When Language becomes Subversive
 

in the Church

 

The Silly but Subversive Suppression
of simple Grammatical Articles leads to Serious Confusion in the Church

 

____________________________________________________

 


Every generation has articulated itself through nuance — political, social, ideological, psychological, and, relatively recently — ecclesiastical. Nuance is, after all, equivocal: it is of the very essence of nuance. In this sense, perhaps its primary sense, it is a way of stating things, not so much tentatively, as subversively. A political ideology, a social agendum, a psychological interpretation, can be held with the firmest conviction ... as long as an avenue of retreat or retraction exists that is sufficiently wide to permit egress with some semblance of aplomb.

We “fervently believe, maintain, hold to be the case” — given that we can also, and with equal fervor, belief, and conviction, repudiate what we passionately posit — at least in any univocal sense. We must be clearly understood as not being too clearly understood. The important thing, after all, is to be right, or “correct,” and failing that, at least not be wrong. Among all possibilities, this alone is inadmissible. This is the value of nuance.

The art of political nuance has been honed for thousands of years to a deadly edge. Every political utterance is fraught with nuance, and for this reason is held, by most reasonable people, to be largely meaningless. Because of its carefully crafted linguistic iridescence, we are never quite sure what to make of a political statement given the metamorphosis of meaning to which it is perpetually subject through nuance.

In politics we have come to expect nearly incalculable permutations of meaning — and therefore no meaning at all. We have come to accept the acquisition of this dark art as a right of civilized passage that has ever been inchoate in every expression of power as the pinnacle of politics.

 

The passage from meaning to absurdity

In ecclesiastical circles, clerical and lay, we find a subtle but burgeoning movement that is gaining impetus through a growing consensus on the mutability of meaning — seemingly innocuous — or meaning as epicentric to notion, as epicyclical to some otherwise established deferent which we presume to know and understand.

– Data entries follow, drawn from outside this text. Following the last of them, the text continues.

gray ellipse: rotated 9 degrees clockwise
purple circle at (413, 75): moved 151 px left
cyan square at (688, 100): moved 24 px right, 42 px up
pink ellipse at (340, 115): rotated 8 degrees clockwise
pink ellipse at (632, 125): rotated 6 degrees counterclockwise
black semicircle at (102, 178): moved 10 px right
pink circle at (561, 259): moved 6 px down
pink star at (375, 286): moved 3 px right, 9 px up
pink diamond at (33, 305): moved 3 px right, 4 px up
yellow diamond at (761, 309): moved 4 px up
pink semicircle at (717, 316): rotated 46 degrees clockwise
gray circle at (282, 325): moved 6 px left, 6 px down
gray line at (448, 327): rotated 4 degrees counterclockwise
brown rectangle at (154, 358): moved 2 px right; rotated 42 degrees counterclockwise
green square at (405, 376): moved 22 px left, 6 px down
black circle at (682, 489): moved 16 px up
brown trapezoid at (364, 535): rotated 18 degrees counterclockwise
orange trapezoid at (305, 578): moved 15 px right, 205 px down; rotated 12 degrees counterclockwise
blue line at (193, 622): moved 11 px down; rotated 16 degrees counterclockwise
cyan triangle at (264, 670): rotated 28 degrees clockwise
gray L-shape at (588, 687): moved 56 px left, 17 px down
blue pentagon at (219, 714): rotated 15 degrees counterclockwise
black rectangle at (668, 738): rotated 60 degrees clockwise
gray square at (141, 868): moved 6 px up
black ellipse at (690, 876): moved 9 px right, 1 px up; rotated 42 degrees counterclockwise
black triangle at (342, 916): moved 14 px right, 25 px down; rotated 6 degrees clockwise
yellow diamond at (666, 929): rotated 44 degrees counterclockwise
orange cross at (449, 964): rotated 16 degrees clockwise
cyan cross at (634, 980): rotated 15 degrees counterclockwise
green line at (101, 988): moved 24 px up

We fail to see that the constantly revolving epicycle of meaning which ought to be centripetal in verging ever more closely, ever more precisely, on the deferent, has rather suddenly assumed an inverse relation to meaning, and has become centrifugal in nature, moving farther and farther from the sphere of meaning, of intelligibility, and ultimately becoming remote, even detached, from the reality it once signified. It is not a permutation of meaning resulting from some corresponding permutation in what is signified, and neither is it a gratuitous, still less, spontaneous.

The provenance of the problem I leave others to speculate upon, although the problematic itself, I think, is strongly implicative. What really ought to concern us is what appears to be — but is not — an apparently gratuitous and innocuous evolution not in language as such, but within a particular universe of discourse; one that pertains distinctly, if not uniquely, to the Church.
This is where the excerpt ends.